We all know that you don’t give a shit about the people.  What you Republicans are worried about is that if the stimulus works, you will be out of power for many, many, many, many years to come.  It was the same thing you did to Clinton and universal health care when Clinton (Bill, not Hillary), was president. 

Here’s the sad truth:  You know that liberals get shit done.  We get shit built, and we get shit taken care of–shit that most Americans care about, not that fictitious war in the Middle East bullshit or the ‘war on terror’ bullshit.  You only have two ways of remaining relevant as a party–either you turn more than half the country back into fearful, slavish, blathering sheep again, or you cooperate with Dems and GET SHIT DONE.  Now, the time for the former has passed.  People in America have woken up and said, “The Republicans fucked up everything possible it was to fuck up.  They fucked up in ways that we hadn’t even known were possible.  We need to get them as far away from the controls as possible.”

So, to any rational human being, it would be evident that the latter route is the way to go.  However, that would mean that all your deeply-held convictions are wrong (i.e., trickle-down economy, private market is king, giving money to the obscenely wealthy with no thought of the poor actually helps the country, etc.), and you can’t bear the thought of that.

In addition, it would mean that you would actually have to acknowledge how harmful W. and the Republican Party have been for America.  Hell, not just W., it started with Nixon, flourished through Reagan and Poppy Bush, and it was only with the utter incompetency of W. that all the shit hit the fan.  Are Dems perfect?  Hell no, they are politicians, after all, but at least some of them actually believe in helping the little guy–whoever that may be.  In contrast, you and your erstwhile leader, W., acted like a cadre of Neros–fiddling while Rome was burning. 

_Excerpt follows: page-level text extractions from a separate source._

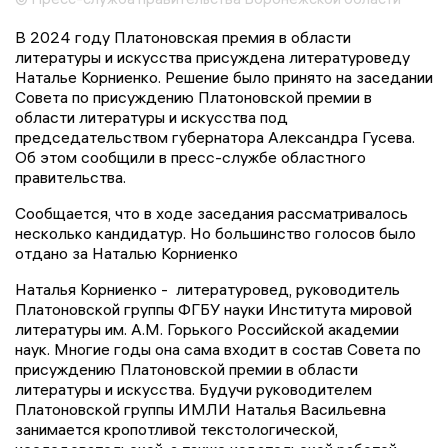
В 2024 году Платоновская премия в области
литературы и искусства присуждена литературоведу
Наталье Корниенко. Решение было принято на заседании
Совета по присуждению Платоновской премии в
области литературы и искусства под
председательством губернатора Александра Гусева.
Об этом сообщили в пресс-службе областного
правительства.
Сообщается, что в ходе заседания рассматривалось
несколько кандидатур. Но большинство голосов было
отдано за Наталью Корниенко
Наталья Корниенко - литературовед, руководитель
Платоновской группы ФГБУ науки Института мировой
литературы им. А.М. Горького Российской академии
наук. Многие годы она сама входит в состав Совета по
присуждению Платоновской премии в области
литературы и искусства. Будучи руководителем
Платоновской группы ИМЛИ Наталья Васильевна
занимается кропотливой текстологической,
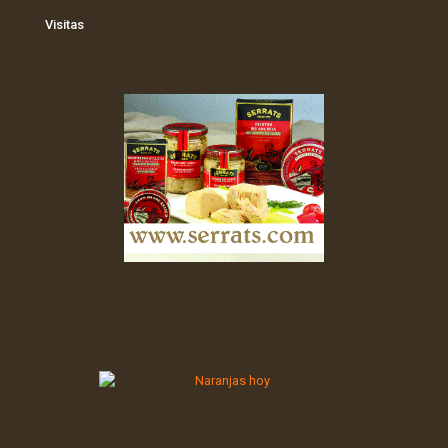
Visitas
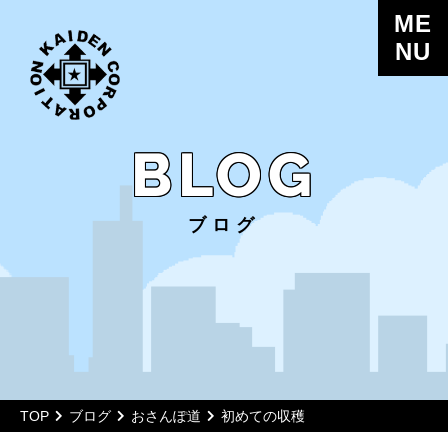
ME
NU
BLOG
ブログ
TOP
ブログ
おさんぽ道
初めての収穫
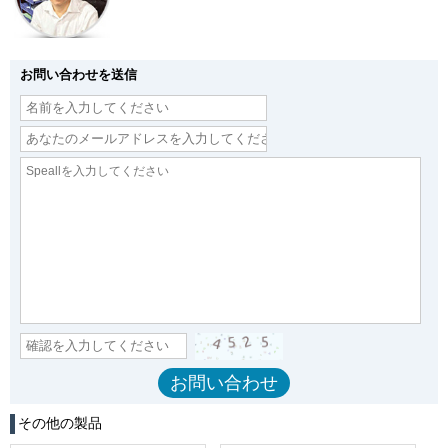
お問い合わせを送信
その他の製品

So.  It is clear by now that you have doubled-down on stupidity.  Fine.  It makes me, a pacifist (yes, an angry pacifist, but a pacifist, nonetheless) want to take a baseball bat to your kneecaps, but it’s your prerogative to be idiots.  It has to be, otherwise there is no explaining the last eight years.

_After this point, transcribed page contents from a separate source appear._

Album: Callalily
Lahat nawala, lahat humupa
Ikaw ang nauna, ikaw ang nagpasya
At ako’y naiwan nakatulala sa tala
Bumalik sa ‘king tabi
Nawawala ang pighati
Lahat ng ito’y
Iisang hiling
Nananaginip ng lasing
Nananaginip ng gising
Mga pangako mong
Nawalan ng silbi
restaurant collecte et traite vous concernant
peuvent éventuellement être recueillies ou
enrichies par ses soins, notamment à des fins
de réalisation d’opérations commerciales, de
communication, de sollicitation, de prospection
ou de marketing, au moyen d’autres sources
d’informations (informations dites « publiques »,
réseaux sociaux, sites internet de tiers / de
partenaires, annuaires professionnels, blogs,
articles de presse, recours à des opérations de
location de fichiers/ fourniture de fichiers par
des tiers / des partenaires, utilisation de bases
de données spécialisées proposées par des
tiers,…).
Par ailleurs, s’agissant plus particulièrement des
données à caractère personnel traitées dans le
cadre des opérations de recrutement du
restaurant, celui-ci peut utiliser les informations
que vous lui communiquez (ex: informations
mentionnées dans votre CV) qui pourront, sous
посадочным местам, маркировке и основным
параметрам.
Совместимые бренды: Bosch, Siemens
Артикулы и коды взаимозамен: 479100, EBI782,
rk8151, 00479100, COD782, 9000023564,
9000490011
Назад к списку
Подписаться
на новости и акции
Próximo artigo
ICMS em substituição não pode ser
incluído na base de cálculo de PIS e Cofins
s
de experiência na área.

ejected!There is a difference, now, though.  First of all, WE are in charge.  I know it grates your ass, especially since we have a black man in charge–and a young, good-looking one at that.  Oh, how it must irritate the hell out of you to have to acknowledge ‘that one’ as president.  Not only are we in charge, we are pretty damn close to having a super-majority.  That has to bug the shit out of you, too, because most of you are so damn used to having the upper hand; you don’t know how to lose with grace.

 So, I’m putting the Senate Republicans on notice. 

Go ahead and filibuster.  Go ahead and vote en masse against the stimulus.  Go ahead and triple down on the failed policies that got us here in the first place while insisting that it’s the Democrats who are playing partisan politics.  We will pass the damn thing, anyway.  In fact, I hope the Dems decide to strip out all the silly concessions they made in the first place since it didn’t do a damn bit of good to put them in the bill in the first place, and they wouldn’t work, anyway. 

Just be prepared.  Because if you do vote en masse against something that this country so desparately needs, I fully support Obama’s right to whistle you with a flagrant foul 2 and eject you from the game.  Fines and suspensions will be handed out accordingly.

P.S.  For your enjoyment, TBogg’s post on conservative punk.  Talk about your oxymoron, emphasis on the moron.